# 2.Rechner über Netzwerk für CSS Server einrichten



## goliath (22. Mai 2008)

*2.Rechner über Netzwerk für CSS Server einrichten*

Hi Leute,

ich hab hier nen alten Ahtlon XP Rechner rumstehen mit Win 2000 drauf.

Ich gehe über meinen Zocker Rechner per WLAN ins Netz.

Wie kann ich den 2. Rechner per LAN an meinen Zocker Rechner anhängen um dann auf dem 2.Rechner einen Dedicated Server laufen zu lassen ??

Geht das überhaupt ?

Kommt der 2. Rechner dann überhaupt ins Netz ???

Danke schonmal für jeden Tipp  von den Experten hier.

Gruß


----------



## Las_Bushus (22. Mai 2008)

*AW: 2.Rechner über Netzwerk für CSS Server einrichten*

also an sich geht das prinzipiell, dazu musst du unter win eine netzwerk bridge einrichten (die beiden netzwerke, lan und wlan, auswählen und dann mit rechter maustaste draufklicken und netzwerk überbrücken anklicken)

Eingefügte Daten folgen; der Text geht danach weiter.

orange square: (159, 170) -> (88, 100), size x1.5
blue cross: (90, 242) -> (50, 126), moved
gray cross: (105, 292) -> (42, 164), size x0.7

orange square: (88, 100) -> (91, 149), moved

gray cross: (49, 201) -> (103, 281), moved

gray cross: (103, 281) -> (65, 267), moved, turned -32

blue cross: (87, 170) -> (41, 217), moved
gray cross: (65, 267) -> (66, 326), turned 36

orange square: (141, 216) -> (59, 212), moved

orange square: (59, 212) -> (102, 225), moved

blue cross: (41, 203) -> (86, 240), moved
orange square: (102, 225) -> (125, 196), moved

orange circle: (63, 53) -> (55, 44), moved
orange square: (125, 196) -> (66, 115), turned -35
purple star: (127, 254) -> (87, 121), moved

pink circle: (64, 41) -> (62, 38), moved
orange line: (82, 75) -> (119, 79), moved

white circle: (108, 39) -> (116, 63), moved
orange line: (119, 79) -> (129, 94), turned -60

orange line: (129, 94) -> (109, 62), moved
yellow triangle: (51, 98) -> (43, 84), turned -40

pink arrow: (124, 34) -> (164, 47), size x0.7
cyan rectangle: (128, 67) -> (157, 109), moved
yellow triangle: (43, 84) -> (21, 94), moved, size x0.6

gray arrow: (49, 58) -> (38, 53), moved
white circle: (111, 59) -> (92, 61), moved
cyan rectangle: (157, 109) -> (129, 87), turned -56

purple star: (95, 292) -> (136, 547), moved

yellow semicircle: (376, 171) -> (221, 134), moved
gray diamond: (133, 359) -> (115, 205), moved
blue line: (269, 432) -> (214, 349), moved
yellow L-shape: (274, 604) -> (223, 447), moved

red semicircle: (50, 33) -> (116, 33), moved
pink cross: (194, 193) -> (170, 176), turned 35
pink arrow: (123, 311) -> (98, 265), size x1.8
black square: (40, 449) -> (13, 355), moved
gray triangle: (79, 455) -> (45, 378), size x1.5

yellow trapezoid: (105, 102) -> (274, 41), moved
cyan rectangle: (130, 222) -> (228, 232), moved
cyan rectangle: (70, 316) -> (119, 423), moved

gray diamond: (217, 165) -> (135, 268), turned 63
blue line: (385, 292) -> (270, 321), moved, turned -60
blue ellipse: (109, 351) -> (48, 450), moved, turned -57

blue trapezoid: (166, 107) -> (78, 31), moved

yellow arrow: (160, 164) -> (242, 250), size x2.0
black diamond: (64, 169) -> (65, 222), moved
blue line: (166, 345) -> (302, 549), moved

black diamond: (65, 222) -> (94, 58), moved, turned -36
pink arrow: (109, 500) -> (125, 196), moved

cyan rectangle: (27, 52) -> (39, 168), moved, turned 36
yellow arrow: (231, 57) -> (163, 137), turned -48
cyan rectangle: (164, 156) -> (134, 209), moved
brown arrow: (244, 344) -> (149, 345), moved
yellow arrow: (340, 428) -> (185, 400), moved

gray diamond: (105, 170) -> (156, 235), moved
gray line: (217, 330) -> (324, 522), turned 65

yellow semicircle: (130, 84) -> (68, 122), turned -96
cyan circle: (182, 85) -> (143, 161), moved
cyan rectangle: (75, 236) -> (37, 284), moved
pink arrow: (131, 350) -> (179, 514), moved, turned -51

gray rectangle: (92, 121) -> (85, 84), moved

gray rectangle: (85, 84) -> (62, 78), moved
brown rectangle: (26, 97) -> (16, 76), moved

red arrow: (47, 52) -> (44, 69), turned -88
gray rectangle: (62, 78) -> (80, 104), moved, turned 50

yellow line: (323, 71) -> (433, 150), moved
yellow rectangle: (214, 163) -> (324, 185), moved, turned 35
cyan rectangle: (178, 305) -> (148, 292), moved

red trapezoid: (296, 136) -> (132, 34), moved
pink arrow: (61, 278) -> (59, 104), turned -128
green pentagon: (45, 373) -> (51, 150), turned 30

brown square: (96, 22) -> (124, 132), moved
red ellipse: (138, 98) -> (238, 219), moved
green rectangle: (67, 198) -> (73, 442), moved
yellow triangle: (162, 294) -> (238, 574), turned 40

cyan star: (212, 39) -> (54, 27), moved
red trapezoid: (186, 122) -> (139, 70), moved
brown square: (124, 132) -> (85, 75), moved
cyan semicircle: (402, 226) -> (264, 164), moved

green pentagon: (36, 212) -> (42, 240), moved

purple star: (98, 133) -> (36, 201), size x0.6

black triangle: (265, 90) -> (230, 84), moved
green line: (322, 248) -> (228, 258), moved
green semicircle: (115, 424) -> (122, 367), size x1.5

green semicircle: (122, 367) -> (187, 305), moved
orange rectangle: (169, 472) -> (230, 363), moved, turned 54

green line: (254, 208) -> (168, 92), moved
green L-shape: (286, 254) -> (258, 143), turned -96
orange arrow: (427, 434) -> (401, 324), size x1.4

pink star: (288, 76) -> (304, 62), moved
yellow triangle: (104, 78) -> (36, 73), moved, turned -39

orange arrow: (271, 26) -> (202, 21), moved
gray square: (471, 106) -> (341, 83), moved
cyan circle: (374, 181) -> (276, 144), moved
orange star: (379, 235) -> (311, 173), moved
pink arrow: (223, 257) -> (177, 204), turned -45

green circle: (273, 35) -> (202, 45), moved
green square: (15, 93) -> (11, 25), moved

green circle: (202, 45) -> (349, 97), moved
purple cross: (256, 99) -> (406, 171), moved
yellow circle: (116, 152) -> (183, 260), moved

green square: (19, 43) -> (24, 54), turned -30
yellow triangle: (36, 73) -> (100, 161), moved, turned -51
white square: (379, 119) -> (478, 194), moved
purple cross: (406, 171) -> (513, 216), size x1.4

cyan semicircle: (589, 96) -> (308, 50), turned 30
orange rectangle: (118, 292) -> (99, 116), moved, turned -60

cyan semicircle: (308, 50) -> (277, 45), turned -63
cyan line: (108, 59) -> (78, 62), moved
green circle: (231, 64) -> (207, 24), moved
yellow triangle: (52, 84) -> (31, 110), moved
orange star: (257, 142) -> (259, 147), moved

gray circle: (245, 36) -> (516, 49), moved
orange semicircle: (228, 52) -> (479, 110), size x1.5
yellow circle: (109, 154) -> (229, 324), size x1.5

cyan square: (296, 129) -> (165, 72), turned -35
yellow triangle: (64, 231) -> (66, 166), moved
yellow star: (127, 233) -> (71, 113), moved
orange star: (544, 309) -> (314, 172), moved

dann sollte auch der 2te rechner ins internet kommen (gegebenfalls noch ip und co eintragen)

Auf dem 2t rechner solltest du dann den dedicated laufen lassen können.

Einziger nachteil der Aktion ist das du deinen normalen pc immer anlassen musst wenn du den dedicated im internet haben willst, da der pc beim ausschalten natürlich auch die bridge mit ausschaltet.


----------



## |L1n3 (22. Mai 2008)

*AW: 2.Rechner über Netzwerk für CSS Server einrichten*

Einfach die beiden Rechner per LAN verbinden.
Deinen Rechner mit W-LAN verbinden.

Nun in Nertzwerkverbindungen gehen und rechtsklick aufs W-LAN
Eigenschaften -> Erweitert
Haken machen bei punkt 1 aber keinen bei Punkt 2
auf Ok gehen 

Nun auf dem zweiten rechner die LAN verbindung manuell einstellen

IP: 192.168.0.2
Submask (automatisch wenn man ins feld wechselt)
Gateway: 192.168.0.1
unten bei DNS den ersten eintrag auch 192.168.0.1

Nun auf Ok klicken

Jetzt hat der REchner schonmal inet
Wenn du Ports-weiterleiten musst dann musst du dies ganz normal in deinem Router tun, sowie auf deinem Rechner dort wo du die Freigabe eingestellt hast auf "einstellen" klicken und nen "Dienst" für den CSS-Server machen.
Port sollte 27015 sein (bei beiden feldern) und protokoll TCP. Bei Zielcomputer (oder sowas ähnliches) muss dann 192.168.0.2 rein.

hab das jetzt ausm Kopf geschrieben weil ich bei meinem Rechner keine 2 Verbindungen habe und mir daher das Freigabefeld fehlt ...
Mein Server den ich eigentlich so in der Art betreibe (nur in umgekehrter Richtung) is momentan kaputt ...

edit:


> Einziger nachteil der Aktion ist das du deinen normalen pc immer anlassen musst wenn du den dedicated im internet haben willst, da der pc beim ausschalten natürlich auch die bridge mit ausschaltet.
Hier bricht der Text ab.